Loading Tables From an External Data Source (Offline Snapshot) v6.2

There may be circumstances when you want to initially load your target tables (subscription tables of a single-master replication system, or non-MDN nodes of a multi-master replication system) using a method other than the snapshot replication functionality of xDB Replication Server. This is referred to as using an offline snapshot.

For example, you might initially load the tables by running the Migration Toolkit from the command line or by using a backup from an external data source. When you load the target tables using an offline snapshot, special preparations must be taken to account for the following deviations from the default target table creation and loading process:

  • In the typical, default scenario xDB Replication Server creates the target table definitions when you define the subscription in a single-master replication system, or add an additional primary node in a multi-master replication system. When using an offline snapshot, creation of the target table definitions is expected to be your responsibility. You must therefore prevent xDB Replication Server from creating the target table definitions.
  • In the typical, default scenario xDB Replication Server performs synchronization replication using batches of SQL statements. If any statement in a batch results in an error, all statements in the batch are rolled back. When using an offline snapshot, if there is the possibility that the external data source used to load the target tables already has transactions applied to it that are also recorded in the shadow tables of the source tables, then you must perform the first synchronization replication in non-batch mode. This is because the batch of synchronization transactions may include SQL statements that have already been applied to the target, which may result in a statement failure in certain cases.

This section discusses how to deal with the preceding two points for both a single-master and a multi-master replication system.

First, non-batch mode synchronization and why it must be used in certain cases is explained in more detail in the following section.

Non-Batch Mode Synchronization

Synchronization replications are done in batches of updates, each batch committed in a separate transaction. Therefore if any single update in a batch fails, all the updates in the batch are rolled back.

This process has the following implications.

Prior to and during the time when the offline snapshot is in progress, there may be updates to the source tables, which are recorded in the source tables’ shadow tables. After the offline snapshot completes, there may be additional updates to the source tables that are also recorded in the shadow tables.

Since xDB Replication Server has no knowledge of the external data source used to load the target tables, it is unknown to xDB Replication Server whether or not any of the updates made to the source tables during or after the offline snapshot, have already been included in the data used to load the target tables.

As a result, the shadow tables may include a mixture of duplicate updates that have already been applied to the target tables, as well as new updates that have not been applied to the target tables.

If you then perform synchronization replication, the publication server attempts to apply all updates recorded in the shadow tables in batches.

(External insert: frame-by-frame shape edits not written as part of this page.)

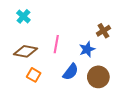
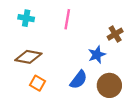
cyan cross: (23, 16) -> (26, 18), turned -32
pink line: (56, 44) -> (67, 19), moved

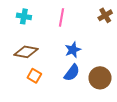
brown cross: (115, 34) -> (105, 15), moved
blue star: (97, 55) -> (73, 50), moved

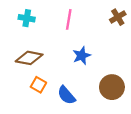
blue semicircle: (72, 73) -> (66, 95), moved, turned 102

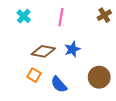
cyan cross: (27, 18) -> (24, 16), turned 32
brown diamond: (29, 58) -> (43, 51), moved

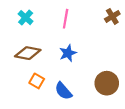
blue star: (72, 49) -> (68, 53), moved
brown diamond: (43, 51) -> (28, 53), moved

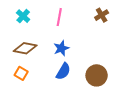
orange square: (37, 81) -> (21, 73), moved
blue semicircle: (63, 91) -> (63, 71), moved, turned -108

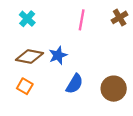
pink line: (59, 17) -> (82, 20), moved
blue star: (61, 48) -> (58, 55), moved

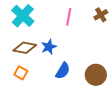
cyan cross: (27, 19) -> (23, 16), size x1.6

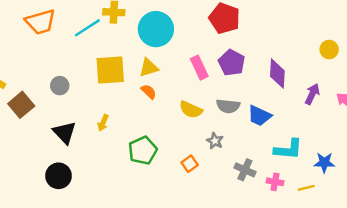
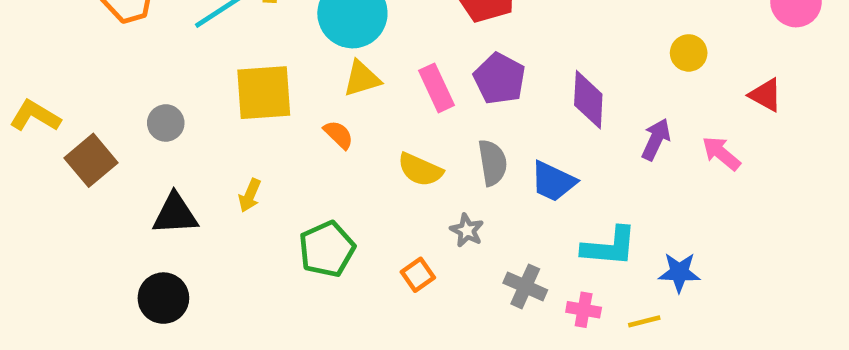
yellow triangle: (149, 68) -> (362, 79), moved
gray semicircle: (228, 106) -> (493, 163), turned -105
black triangle: (65, 133) -> (175, 214), turned -50

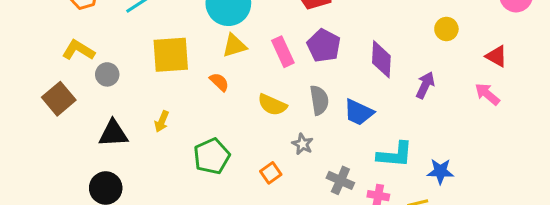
yellow L-shape: (35, 116) -> (78, 50), moved
pink arrow: (721, 153) -> (487, 94), moved

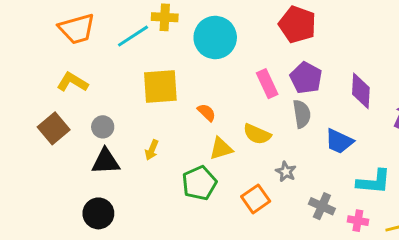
yellow triangle: (234, 46) -> (221, 149), moved
gray circle: (107, 74) -> (103, 127), moved
gray semicircle: (319, 100) -> (302, 114), moved
orange square: (271, 173) -> (256, 199), size x1.4

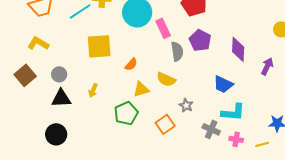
pink rectangle: (267, 84) -> (163, 28), moved
orange semicircle: (207, 112) -> (131, 64), turned 88
gray semicircle: (302, 114) -> (177, 51), moved
cyan L-shape: (374, 182) -> (233, 112), moved

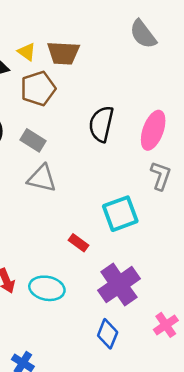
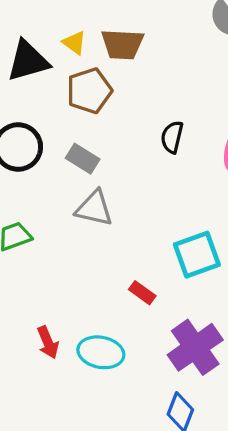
black semicircle: (101, 124) -> (172, 137), size x0.7

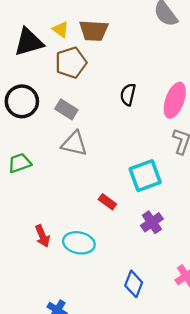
purple cross: (195, 347) -> (152, 222), moved, size x0.6

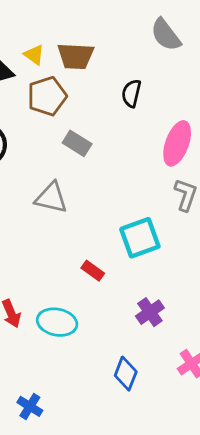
black semicircle: (128, 95) -> (131, 93), moved
gray rectangle: (66, 109) -> (77, 143), moved
purple cross: (152, 222) -> (150, 312), moved

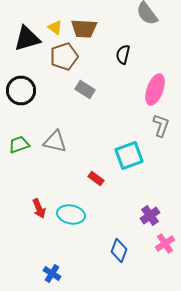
gray triangle: (51, 198) -> (55, 142), moved
purple cross: (150, 312) -> (150, 216), moved

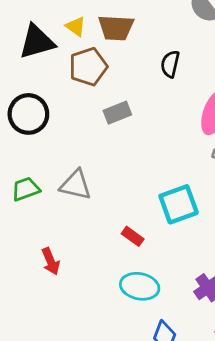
gray rectangle: (85, 90) -> (117, 113), turned -54
red arrow: (39, 208) -> (51, 261), moved
cyan ellipse: (71, 214) -> (140, 286), moved

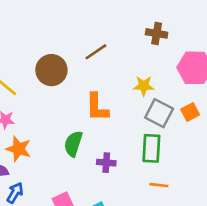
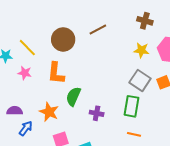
yellow star: (144, 86) -> (141, 50), moved
orange L-shape: (97, 107) -> (56, 73), moved
orange star: (19, 149) -> (49, 112), moved

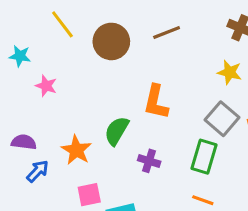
yellow line: (27, 48) -> (62, 24), moved
orange L-shape: (56, 73) -> (156, 102), moved

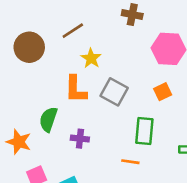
yellow star: (230, 72) -> (91, 58), moved, turned 30
gray square: (222, 119) -> (114, 92), moved
green rectangle: (204, 157) -> (144, 131), moved

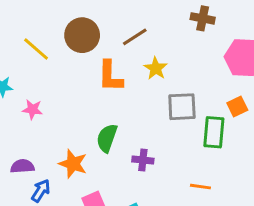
brown circle: (29, 47) -> (82, 35), moved
orange L-shape: (76, 89) -> (110, 76), moved
gray square: (114, 92) -> (182, 107), turned -32
green rectangle: (144, 131) -> (214, 132), moved

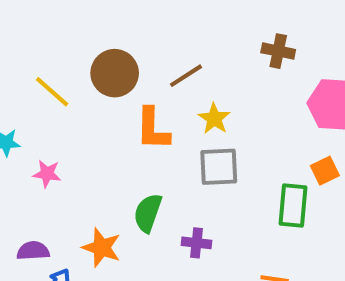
gray square: (182, 107) -> (219, 167), moved

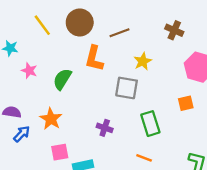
yellow star: (214, 119) -> (143, 61), moved
green rectangle: (293, 205) -> (150, 124), moved, turned -35
green semicircle: (148, 213) -> (62, 79), moved

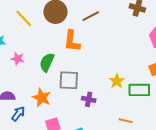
yellow star: (143, 61) -> (117, 81), moved
gray square: (127, 88) -> (69, 80), moved
green rectangle: (150, 124) -> (139, 90), moved, turned -65

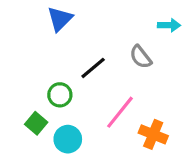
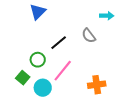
pink line: (120, 112) -> (63, 71), moved
orange cross: (153, 134) -> (97, 85), turned -30

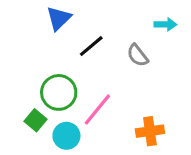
black line: (59, 43) -> (91, 46), moved
green circle: (38, 60) -> (59, 92), size x1.5

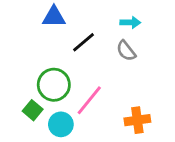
blue triangle: (59, 18) -> (54, 17), turned 45
cyan arrow: (165, 24) -> (130, 22), moved

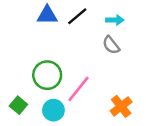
black line: (84, 42) -> (77, 16), moved
green square: (33, 110) -> (18, 105), moved
orange cross: (137, 120) -> (121, 106), turned -30

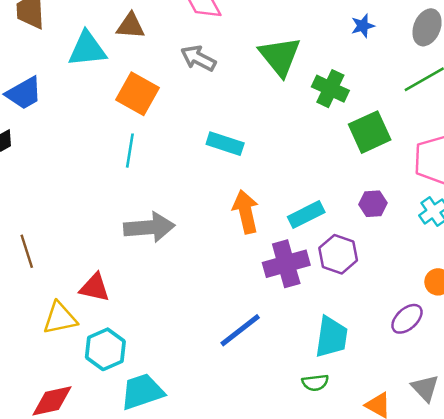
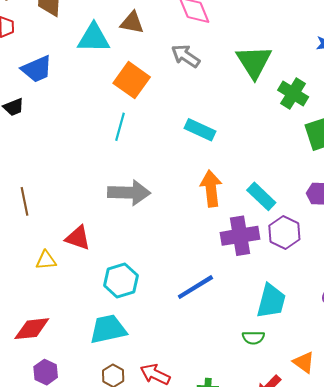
cyan rectangle: (306, 215) -> (261, 196), turned 64
yellow triangle: (60, 318) -> (46, 260), size x0.7
cyan hexagon: (105, 349) -> (121, 280), moved

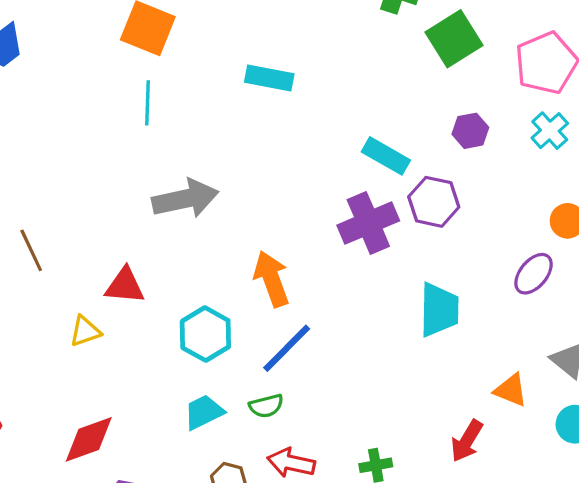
orange arrow: (211, 189) -> (271, 279), moved
blue line: (195, 287) -> (287, 348), moved
cyan trapezoid: (108, 329) -> (204, 412), size x0.7
green semicircle: (253, 338) -> (266, 406), moved

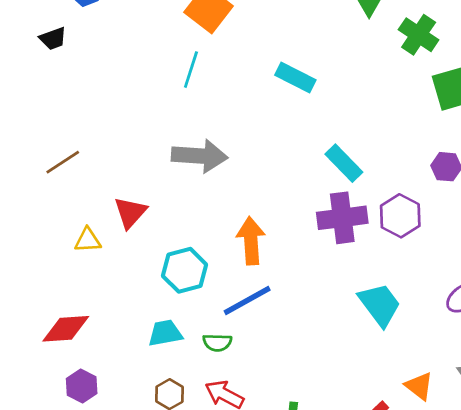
cyan rectangle: (386, 156) -> (344, 163), moved
brown line: (31, 250) -> (63, 162), turned 66
red triangle: (125, 286) -> (130, 212), turned 51
cyan trapezoid: (439, 310) -> (380, 305), turned -54

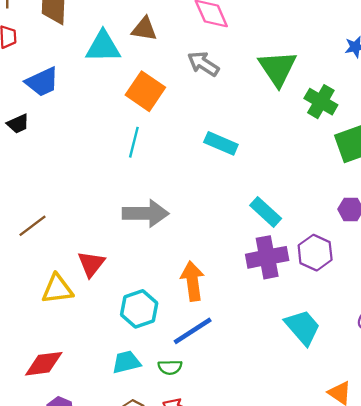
yellow triangle: (88, 240) -> (57, 289), size x1.4

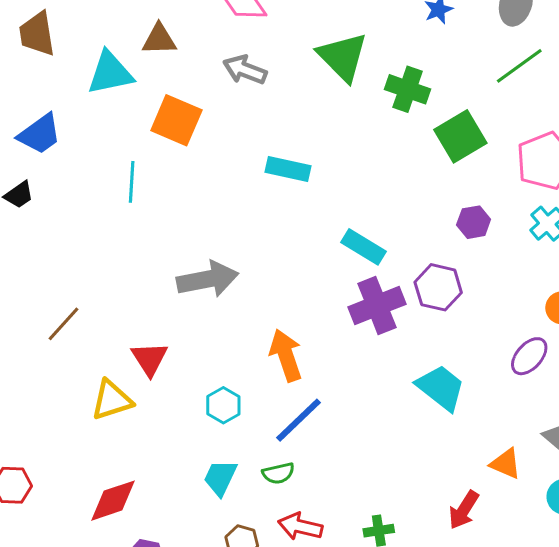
cyan line: (134, 142) -> (132, 182), moved
cyan hexagon: (139, 309) -> (223, 405), size x0.7
cyan trapezoid: (126, 362) -> (220, 478), turned -40

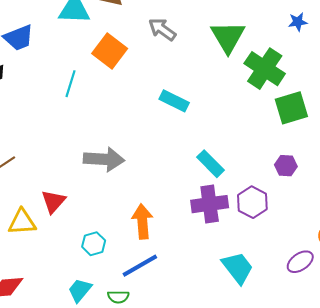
green cross: (408, 89) -> (265, 69), size x1.4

If one of the updates had been an insertion of a new row, and this new row is already in the target table loaded from the offline snapshot, a duplicate key error results when the publication server attempts to apply the batch containing the INSERT statement for this row. The duplicate key error forces the rollback of the entire batch. This causes the exclusion of updates in the batch that may not yet have been carried over to the target tables. The source tables and target tables are now inconsistent since there were updates to the source tables that have not been applied to the target tables.

Note

The effects of applying UPDATE and DELETE statements in the batch to a target table that already has been changed by these updates does not cause the same problem as repeated application of INSERT statements. The UPDATE statement would just change the row to the same values a second time. When a DELETE statement affects no rows, this is not considered an error by the database server, and therefore, no rollback of the batch occurs.

The solution to the potential rollback of a batch is to apply the shadow table updates in non-batch mode. That is, each SQL statement is individually committed. In that way, if an insertion of a row fails due to a duplicate key error, that statement alone is rolled back. The error does not affect the other shadow table updates that must be applied since all updates are enclosed within their own, individual transactions.

The batchInitialSync configuration option controls whether the first synchronization replication occurs in batch or non-batch mode. If you are using an offline snapshot in an active replication system where updates are occurring to the source tables and transactions are thus accumulating in the shadow tables for the trigger-based method, it is advisable to set batchInitialSync to false to perform the first synchronization replication in non-batch mode.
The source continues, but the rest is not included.